◆ What the task requires
Output nothing but the lines from the line with "Home (251, 97)" through the end of the listing below, both ends included.
Available data section start
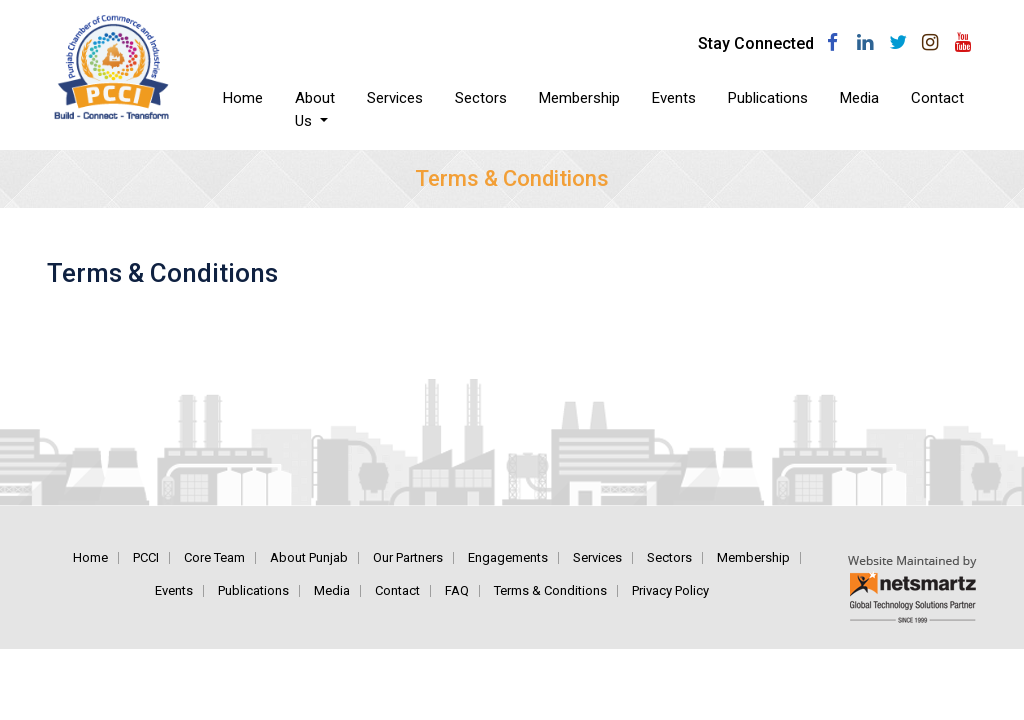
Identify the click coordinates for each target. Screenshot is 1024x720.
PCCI (146, 557)
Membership (579, 98)
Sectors (481, 98)
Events (674, 98)
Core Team (214, 557)
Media (859, 98)
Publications (768, 98)
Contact (937, 98)
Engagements (508, 557)
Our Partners (408, 557)
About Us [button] (315, 109)
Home (251, 97)
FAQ (457, 590)
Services (395, 98)
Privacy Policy (670, 590)
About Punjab (309, 557)
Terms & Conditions (550, 590)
Available data section end
◆ Answer to the problem
Home (251, 97)
FAQ (457, 590)
Services (395, 98)
Privacy Policy (670, 590)
About Punjab (309, 557)
Terms & Conditions (550, 590)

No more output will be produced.